_Aim of the exercise_
All entries must be transcribed without a single difference.

-------- Data

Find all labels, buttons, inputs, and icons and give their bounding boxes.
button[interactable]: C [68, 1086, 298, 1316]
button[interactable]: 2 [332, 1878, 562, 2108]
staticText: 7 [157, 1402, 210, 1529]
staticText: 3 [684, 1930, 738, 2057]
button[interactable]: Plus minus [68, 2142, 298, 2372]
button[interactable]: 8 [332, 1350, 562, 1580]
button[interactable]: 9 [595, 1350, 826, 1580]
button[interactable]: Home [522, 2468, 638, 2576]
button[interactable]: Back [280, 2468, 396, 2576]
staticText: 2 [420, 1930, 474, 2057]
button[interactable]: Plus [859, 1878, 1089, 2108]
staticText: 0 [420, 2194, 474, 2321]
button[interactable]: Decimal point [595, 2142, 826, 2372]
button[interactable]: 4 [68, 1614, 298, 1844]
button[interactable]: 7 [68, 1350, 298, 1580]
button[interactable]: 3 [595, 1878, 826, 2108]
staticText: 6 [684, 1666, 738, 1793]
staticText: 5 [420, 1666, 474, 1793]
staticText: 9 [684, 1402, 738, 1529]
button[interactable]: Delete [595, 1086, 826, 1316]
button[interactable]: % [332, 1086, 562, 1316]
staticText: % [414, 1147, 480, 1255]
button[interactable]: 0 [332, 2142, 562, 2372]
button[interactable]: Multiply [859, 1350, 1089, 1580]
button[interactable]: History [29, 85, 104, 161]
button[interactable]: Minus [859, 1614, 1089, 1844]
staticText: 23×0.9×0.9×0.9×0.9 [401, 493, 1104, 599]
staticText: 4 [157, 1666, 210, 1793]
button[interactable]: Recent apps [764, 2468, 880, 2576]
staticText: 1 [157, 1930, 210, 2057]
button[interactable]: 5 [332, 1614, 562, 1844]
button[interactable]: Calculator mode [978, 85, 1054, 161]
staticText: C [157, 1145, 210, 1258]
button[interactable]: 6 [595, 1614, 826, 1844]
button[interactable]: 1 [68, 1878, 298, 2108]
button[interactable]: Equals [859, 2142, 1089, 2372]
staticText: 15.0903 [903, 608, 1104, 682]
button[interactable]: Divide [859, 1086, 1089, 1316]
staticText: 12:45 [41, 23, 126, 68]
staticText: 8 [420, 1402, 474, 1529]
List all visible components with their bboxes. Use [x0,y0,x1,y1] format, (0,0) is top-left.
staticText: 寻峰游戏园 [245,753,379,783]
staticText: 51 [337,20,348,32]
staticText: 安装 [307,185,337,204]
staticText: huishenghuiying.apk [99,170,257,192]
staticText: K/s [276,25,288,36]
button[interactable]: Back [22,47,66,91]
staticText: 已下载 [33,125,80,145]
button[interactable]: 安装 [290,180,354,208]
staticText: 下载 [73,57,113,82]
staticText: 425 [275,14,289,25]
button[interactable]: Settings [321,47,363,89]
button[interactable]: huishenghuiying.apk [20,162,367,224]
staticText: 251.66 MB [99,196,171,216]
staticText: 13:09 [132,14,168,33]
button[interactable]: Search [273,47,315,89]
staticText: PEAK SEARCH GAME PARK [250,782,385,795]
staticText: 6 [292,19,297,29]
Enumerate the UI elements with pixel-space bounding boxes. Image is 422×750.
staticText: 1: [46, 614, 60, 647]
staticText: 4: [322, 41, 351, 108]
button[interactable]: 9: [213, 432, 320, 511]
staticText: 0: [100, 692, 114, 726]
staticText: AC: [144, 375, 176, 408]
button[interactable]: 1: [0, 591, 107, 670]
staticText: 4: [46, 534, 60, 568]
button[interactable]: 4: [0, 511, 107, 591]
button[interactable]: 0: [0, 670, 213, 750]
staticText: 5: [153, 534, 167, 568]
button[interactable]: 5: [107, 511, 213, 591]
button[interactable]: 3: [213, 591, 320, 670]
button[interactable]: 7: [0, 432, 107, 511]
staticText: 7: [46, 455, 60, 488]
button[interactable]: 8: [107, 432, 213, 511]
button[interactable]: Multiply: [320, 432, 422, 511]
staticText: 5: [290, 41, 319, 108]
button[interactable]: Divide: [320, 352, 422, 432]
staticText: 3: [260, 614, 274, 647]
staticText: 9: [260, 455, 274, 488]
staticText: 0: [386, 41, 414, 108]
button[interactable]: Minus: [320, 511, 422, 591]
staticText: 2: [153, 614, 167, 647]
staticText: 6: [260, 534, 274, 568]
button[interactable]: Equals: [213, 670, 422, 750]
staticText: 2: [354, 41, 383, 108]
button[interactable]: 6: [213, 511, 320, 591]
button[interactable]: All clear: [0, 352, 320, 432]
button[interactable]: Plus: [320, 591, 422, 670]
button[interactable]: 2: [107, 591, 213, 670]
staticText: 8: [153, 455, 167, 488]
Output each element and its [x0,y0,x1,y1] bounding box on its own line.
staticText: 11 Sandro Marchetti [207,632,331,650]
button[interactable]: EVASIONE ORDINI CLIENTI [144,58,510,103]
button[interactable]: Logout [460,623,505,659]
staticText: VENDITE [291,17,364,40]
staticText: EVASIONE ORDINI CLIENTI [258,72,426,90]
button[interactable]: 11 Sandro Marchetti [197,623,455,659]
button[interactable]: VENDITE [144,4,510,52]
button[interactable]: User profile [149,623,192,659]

----------------

_Solution_
Find all labels, buttons, inputs, and icons and give their bounding boxes.
button[interactable]: C [68, 1086, 298, 1316]
button[interactable]: 2 [332, 1878, 562, 2108]
staticText: 7 [157, 1402, 210, 1529]
staticText: 3 [684, 1930, 738, 2057]
button[interactable]: Plus minus [68, 2142, 298, 2372]
button[interactable]: 8 [332, 1350, 562, 1580]
button[interactable]: 9 [595, 1350, 826, 1580]
button[interactable]: Home [522, 2468, 638, 2576]
button[interactable]: Back [280, 2468, 396, 2576]
staticText: 2 [420, 1930, 474, 2057]
button[interactable]: Plus [859, 1878, 1089, 2108]
staticText: 0 [420, 2194, 474, 2321]
button[interactable]: Decimal point [595, 2142, 826, 2372]
button[interactable]: 4 [68, 1614, 298, 1844]
button[interactable]: 7 [68, 1350, 298, 1580]
button[interactable]: 3 [595, 1878, 826, 2108]
staticText: 6 [684, 1666, 738, 1793]
staticText: 5 [420, 1666, 474, 1793]
staticText: 9 [684, 1402, 738, 1529]
button[interactable]: Delete [595, 1086, 826, 1316]
button[interactable]: % [332, 1086, 562, 1316]
staticText: % [414, 1147, 480, 1255]
button[interactable]: 0 [332, 2142, 562, 2372]
button[interactable]: Multiply [859, 1350, 1089, 1580]
button[interactable]: History [29, 85, 104, 161]
button[interactable]: Minus [859, 1614, 1089, 1844]
staticText: 23×0.9×0.9×0.9×0.9 [401, 493, 1104, 599]
staticText: 4 [157, 1666, 210, 1793]
button[interactable]: Recent apps [764, 2468, 880, 2576]
staticText: 1 [157, 1930, 210, 2057]
button[interactable]: 5 [332, 1614, 562, 1844]
button[interactable]: Calculator mode [978, 85, 1054, 161]
staticText: C [157, 1145, 210, 1258]
button[interactable]: 6 [595, 1614, 826, 1844]
button[interactable]: 1 [68, 1878, 298, 2108]
button[interactable]: Equals [859, 2142, 1089, 2372]
staticText: 15.0903 [903, 608, 1104, 682]
button[interactable]: Divide [859, 1086, 1089, 1316]
staticText: 12:45 [41, 23, 126, 68]
staticText: 8 [420, 1402, 474, 1529]
List all visible components with their bboxes. Use [x0,y0,x1,y1] format, (0,0) is top-left.
staticText: 寻峰游戏园 [245,753,379,783]
staticText: 51 [337,20,348,32]
staticText: 安装 [307,185,337,204]
staticText: huishenghuiying.apk [99,170,257,192]
staticText: K/s [276,25,288,36]
button[interactable]: Back [22,47,66,91]
staticText: 已下载 [33,125,80,145]
button[interactable]: 安装 [290,180,354,208]
staticText: 下载 [73,57,113,82]
staticText: 425 [275,14,289,25]
button[interactable]: Settings [321,47,363,89]
button[interactable]: huishenghuiying.apk [20,162,367,224]
staticText: 251.66 MB [99,196,171,216]
staticText: 13:09 [132,14,168,33]
button[interactable]: Search [273,47,315,89]
staticText: PEAK SEARCH GAME PARK [250,782,385,795]
staticText: 6 [292,19,297,29]
Enumerate the UI elements with pixel-space bounding boxes. Image is 422×750.
staticText: 1: [46, 614, 60, 647]
staticText: 4: [322, 41, 351, 108]
button[interactable]: 9: [213, 432, 320, 511]
staticText: 0: [100, 692, 114, 726]
staticText: AC: [144, 375, 176, 408]
button[interactable]: 1: [0, 591, 107, 670]
staticText: 4: [46, 534, 60, 568]
button[interactable]: 4: [0, 511, 107, 591]
button[interactable]: 0: [0, 670, 213, 750]
staticText: 5: [153, 534, 167, 568]
button[interactable]: 5: [107, 511, 213, 591]
button[interactable]: 3: [213, 591, 320, 670]
button[interactable]: 7: [0, 432, 107, 511]
staticText: 7: [46, 455, 60, 488]
button[interactable]: 8: [107, 432, 213, 511]
button[interactable]: Multiply: [320, 432, 422, 511]
staticText: 5: [290, 41, 319, 108]
button[interactable]: Divide: [320, 352, 422, 432]
staticText: 3: [260, 614, 274, 647]
staticText: 9: [260, 455, 274, 488]
staticText: 0: [386, 41, 414, 108]
button[interactable]: Minus: [320, 511, 422, 591]
staticText: 2: [153, 614, 167, 647]
staticText: 6: [260, 534, 274, 568]
button[interactable]: Equals: [213, 670, 422, 750]
staticText: 2: [354, 41, 383, 108]
button[interactable]: 6: [213, 511, 320, 591]
button[interactable]: All clear: [0, 352, 320, 432]
button[interactable]: Plus: [320, 591, 422, 670]
button[interactable]: 2: [107, 591, 213, 670]
staticText: 8: [153, 455, 167, 488]
Output each element and its [x0,y0,x1,y1] bounding box on its own line.
staticText: 11 Sandro Marchetti [207,632,331,650]
button[interactable]: EVASIONE ORDINI CLIENTI [144,58,510,103]
button[interactable]: Logout [460,623,505,659]
staticText: VENDITE [291,17,364,40]
staticText: EVASIONE ORDINI CLIENTI [258,72,426,90]
button[interactable]: 11 Sandro Marchetti [197,623,455,659]
button[interactable]: VENDITE [144,4,510,52]
button[interactable]: User profile [149,623,192,659]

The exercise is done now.